March 6, 2013

Trying Floating Row Covers this Year

Last year was an ongoing struggle against the local bird population who became a tremendous pest in the vegetable garden. A mild winter combined with a record hot summer left a large bird population. Early on the birds consumed 27 of the 52 baby tomato plants set out whiling topping the rest, the okra starts suffered a similar fate to the tomatoes, and the first planted beans and squash seeds were eaten. Bird netting and fencing stopped the larger of the birds but the smaller ones were still able to get into the garden. The garden never truly recovered from the onslaught.

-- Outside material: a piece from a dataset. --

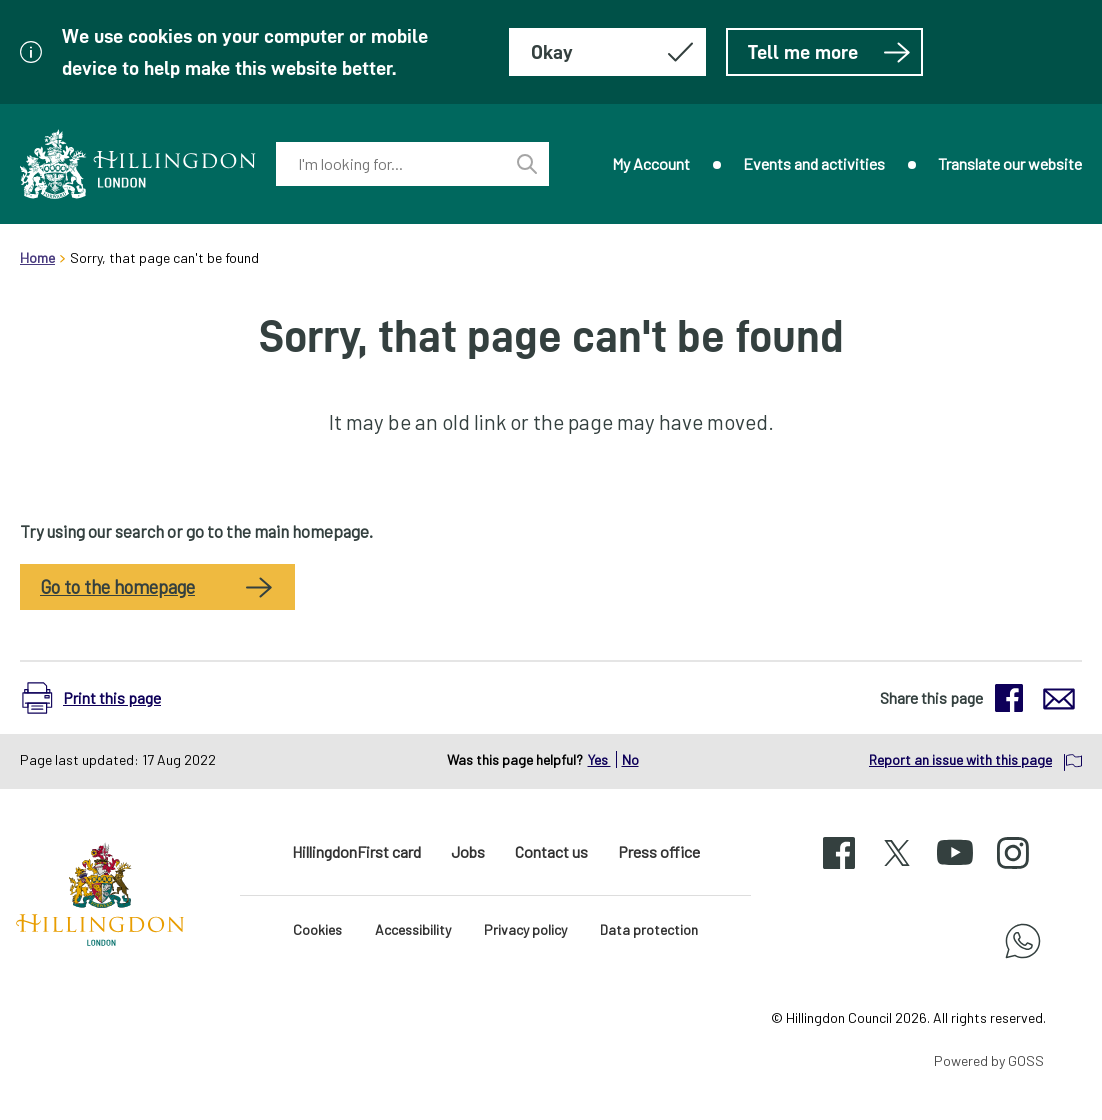 The width and height of the screenshot is (1102, 1120). Describe the element at coordinates (468, 851) in the screenshot. I see `Jobs` at that location.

This year I plan on taking a different tactic. Rather than netting the whole garden against birds, I am going to use floating row covers to protect the plants the vile creatures seem to favor. The floating row cover is said to have the added benefit of excluding vine borer moths, Japanese beetles, cucumber beetles, squash bugs, and flea beetles as long as the critters aren’t already overwintering in the soil. I went ahead and purchased a 25 x 10 feet length of Agribon 15 floating row cover from Ebay. Agribon 15 is said to have a 90% light transmittance and holds heat in very minimally which is useful since I am only planning to use it for pest control rather than frost protection.

This gives me hope for the summer squash and zucchini which I tend to lose early to vine borers and squash bugs. Many people swear by floating row covers as the only surefire method of protecting eggplants from flea beetles and their insatiable appetite for the plants' leaves. Hopefully I will only have to use the covers in the spring to give the plants a head start, otherwise it could be some trouble keeping the garden watered and weeded.